Indian mountaineer Narender Yadav, previously banned for simulating the ascent of Mount Everest, reaches the summit | More sports news

KATHMANDU – An Indian mountaineer banned from Everest after simulating a summit of the world’s tallest mountain has managed to scale the peak for real, telling AFP he had returned to “prove himself”.
Narender Singh Yadav claimed to have reached the summit of the 8,849 meter (29,032 ft) mountain in May 2016.
But photos of the 26-year-old at the top were later shown to have been digitally altered, prompting the Nepalese government to revoke recognition of his achievement.
Yadav and two other climbers were handed a six-year ban retroactive to 2016, and it was the first year he could return to the mountain.
“Everest is a dream for all of us but Everest is my life,” Yadav told AFP on Friday. “There were a lot of allegations about me…that’s why I (had to) prove myself and climb Everest.”
Yadav claims he made it to the top, but the expedition leader doctored his photos and posted them on social media after he was nominated for India’s prestigious Tenzing Norgay Adventure Award in 2020.

The award was then withheld, an experience Yadav called “very painful for me and my family”.
His ban ended on May 20. Seven days later he was at the top – this time with plenty of photos and videos to prove his achievement.
“We granted him a certificate on Wednesday after he presented enough evidence of his Everest summit,” said Bishma Raj Bhattrai, head of Nepal’s tourism department.
Pemba Rita Sherpa, a guide for the Pioneer Adventure expedition organizer, said two guides accompanied him instead of the usual to make sure there were no arguments.
“We took many photos and videos of him,” he said. “We have to talk about what is real.

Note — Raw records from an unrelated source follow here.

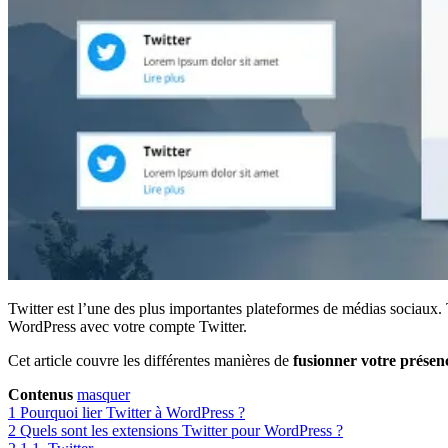
Twitter est l’une des plus importantes plateformes de médias sociaux. 
WordPress avec votre compte Twitter.
Cet article couvre les différentes manières de
fusionner votre présen
Contenus
masquer
1
Pourquoi lier Twitter à WordPress ?
2
Quels sont les extensions Twitter pour WordPress ?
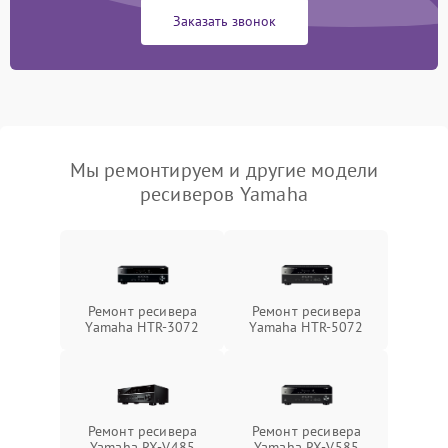
Заказать звонок
Мы ремонтируем и другие модели
ресиверов Yamaha
Ремонт ресивера
Ремонт ресивера
Yamaha HTR-3072
Yamaha HTR-5072
Ремонт ресивера
Ремонт ресивера
Yamaha RX-V485
Yamaha RX-V585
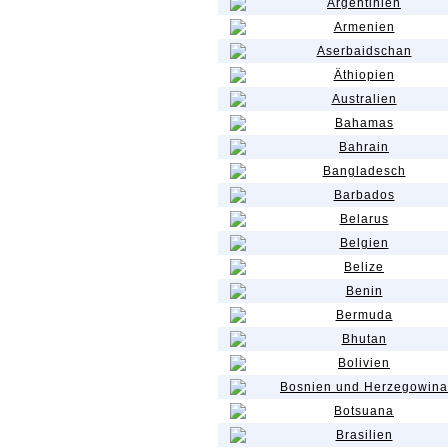
Argentinien
Armenien
Aserbaidschan
Äthiopien
Australien
Bahamas
Bahrain
Bangladesch
Barbados
Belarus
Belgien
Belize
Benin
Bermuda
Bhutan
Bolivien
Bosnien und Herzegowina
Botsuana
Brasilien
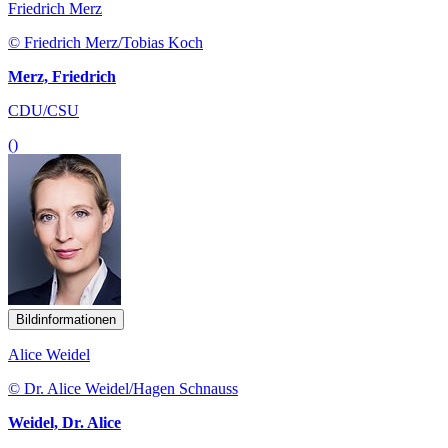
Friedrich Merz
© Friedrich Merz/Tobias Koch
Merz, Friedrich
CDU/CSU
()
Bildinformationen
Alice Weidel
© Dr. Alice Weidel/Hagen Schnauss
Weidel, Dr. Alice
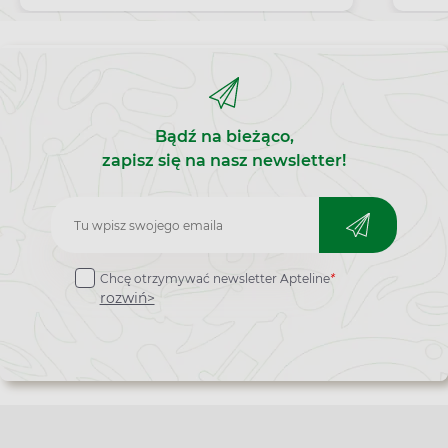
typu 2.
Bądź na bieżąco,
zapisz się na nasz newsletter!
Zapisz
do
Chcę otrzymywać newsletter Apteline
*
newslettera
rozwiń>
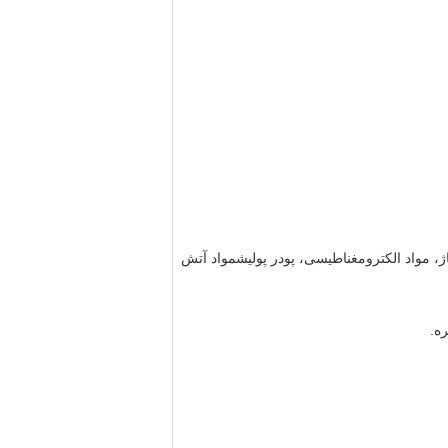
ژ، مواد الکترومغناطیسی، پودر پولیشمواد آتش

It’s about the reputation of our Sherpas and the reputation of the company.”
A successful summit of Everest is the crowning achievement of any climber, and many go on to pursue careers as motivational speakers and authors.

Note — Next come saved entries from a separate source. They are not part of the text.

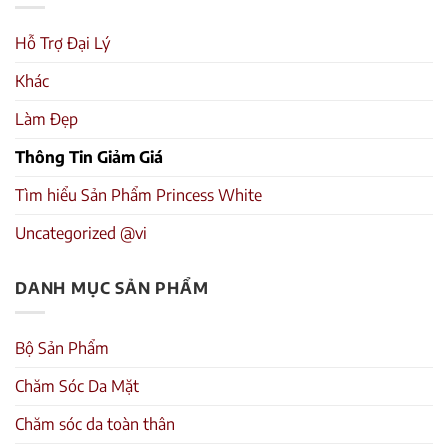
Hỗ Trợ Đại Lý
Khác
Làm Đẹp
Thông Tin Giảm Giá
Tìm hiểu Sản Phẩm Princess White
Uncategorized @vi
DANH MỤC SẢN PHẨM
Bộ Sản Phẩm
Chăm Sóc Da Mặt
Chăm sóc da toàn thân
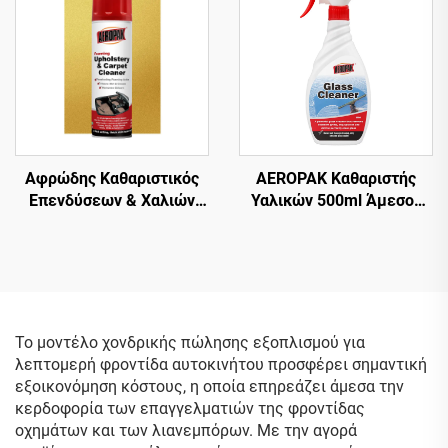
Αφρώδης Καθαριστικός
AEROPAK Καθαριστής
Επενδύσεων & Χαλιών
Υαλικών 500ml Άμεσος
AEROPAK 500ML
Καθαριστής Υαλικών για
Καθαριστικό Γενικής
Αυτοκίνητο και Οικιακή
Χρήσης
Χρήση
Το μοντέλο χονδρικής πώλησης εξοπλισμού για
λεπτομερή φροντίδα αυτοκινήτου προσφέρει σημαντική
εξοικονόμηση κόστους, η οποία επηρεάζει άμεσα την
κερδοφορία των επαγγελματιών της φροντίδας
οχημάτων και των λιανεμπόρων. Με την αγορά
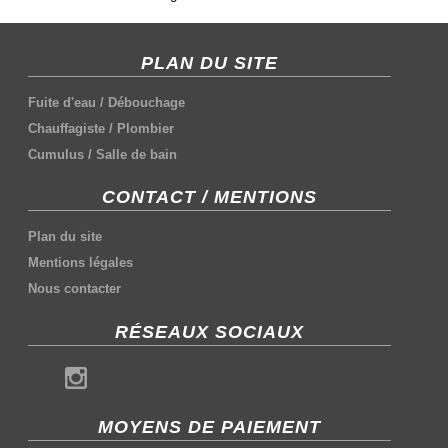
PLAN DU SITE
Fuite d'eau
/
Débouchage
Chauffagiste
/
Plombier
Cumulus
/
Salle de bain
CONTACT / MENTIONS
Plan du site
Mentions légales
Nous contacter
RÉSEAUX SOCIAUX
MOYENS DE PAIEMENT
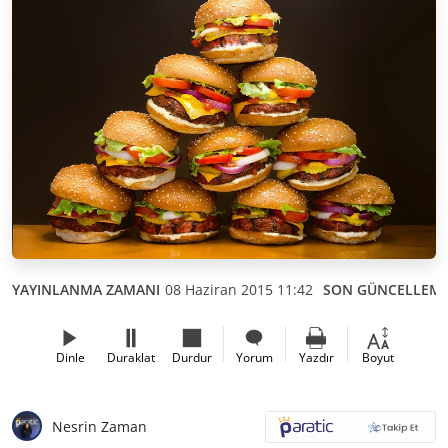
YAYINLANMA ZAMANI
08 Haziran 2015 11:42
SON GÜNCELLEM
Dinle
Duraklat
Durdur
Yorum
Yazdır
Boyut
Nesrin Zaman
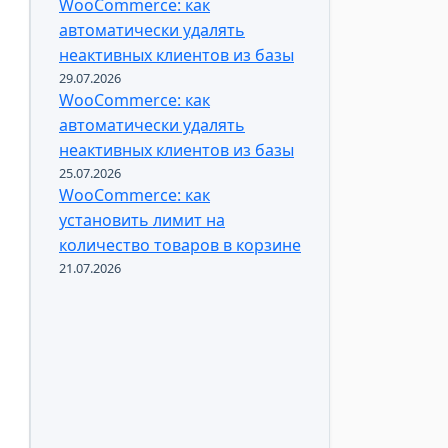
WooCommerce: как
автоматически удалять
неактивных клиентов из базы
29.07.2026
WooCommerce: как
автоматически удалять
неактивных клиентов из базы
25.07.2026
WooCommerce: как
установить лимит на
количество товаров в корзине
21.07.2026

The current authentication system requires photos as well as reports from team leaders and government liaison officers stationed at base camp – but it has been open to attempts at fraud.

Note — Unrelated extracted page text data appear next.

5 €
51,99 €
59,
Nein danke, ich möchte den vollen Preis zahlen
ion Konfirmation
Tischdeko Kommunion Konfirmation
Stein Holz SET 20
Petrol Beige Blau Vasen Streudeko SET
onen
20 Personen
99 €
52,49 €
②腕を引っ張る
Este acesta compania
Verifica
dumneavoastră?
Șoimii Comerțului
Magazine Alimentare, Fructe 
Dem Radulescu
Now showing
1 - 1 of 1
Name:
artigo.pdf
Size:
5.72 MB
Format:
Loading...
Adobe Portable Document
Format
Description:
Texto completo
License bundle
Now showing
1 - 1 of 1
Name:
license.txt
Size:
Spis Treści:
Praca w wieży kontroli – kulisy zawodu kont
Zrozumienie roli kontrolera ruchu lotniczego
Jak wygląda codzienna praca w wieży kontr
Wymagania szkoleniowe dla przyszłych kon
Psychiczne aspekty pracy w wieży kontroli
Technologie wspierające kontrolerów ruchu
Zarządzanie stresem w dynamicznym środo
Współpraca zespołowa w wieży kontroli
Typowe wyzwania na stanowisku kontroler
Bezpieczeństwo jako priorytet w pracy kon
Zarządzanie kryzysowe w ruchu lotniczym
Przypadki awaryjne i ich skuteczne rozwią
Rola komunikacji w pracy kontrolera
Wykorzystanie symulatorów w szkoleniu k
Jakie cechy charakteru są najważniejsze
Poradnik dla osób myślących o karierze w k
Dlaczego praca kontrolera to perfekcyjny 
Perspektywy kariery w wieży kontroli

An Indian couple were banned for 10 years in 2016 after posting doctored photos claiming to show them on top of Mount Everest.
The two men, both police officers, overlapped, along with their banners, in photos taken by another Indian mountaineer at the summit.
This year, a rare window of good weather has seen more than 500 climbers and guides reach the summit of Everest since a team of Nepalese climbers cleared the way on May 7.
The Himalayan nation reopened its peaks to climbers last year after the coronavirus pandemic shut down the industry in 2020.